▶ What to do: Would you output the listing exactly, with every image omitted?
···
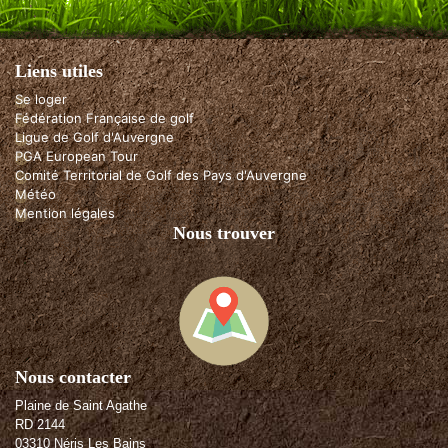
Liens utiles
Se loger
Fédération Française de golf
Ligue de Golf d'Auvergne
PGA European Tour
Comité Territorial de Golf des Pays d'Auvergne
Météo
Mention légales
Nous trouver
Nous contacter
Plaine de Saint Agathe
RD 2144
03310 Néris Les Bains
···
▶ Answer space:
Liens utiles
Se loger
Fédération Française de golf
Ligue de Golf d'Auvergne
PGA European Tour
Comité Territorial de Golf des Pays d'Auvergne
Météo
Mention légales
Nous trouver
Nous contacter
Plaine de Saint Agathe
RD 2144
03310 Néris Les Bains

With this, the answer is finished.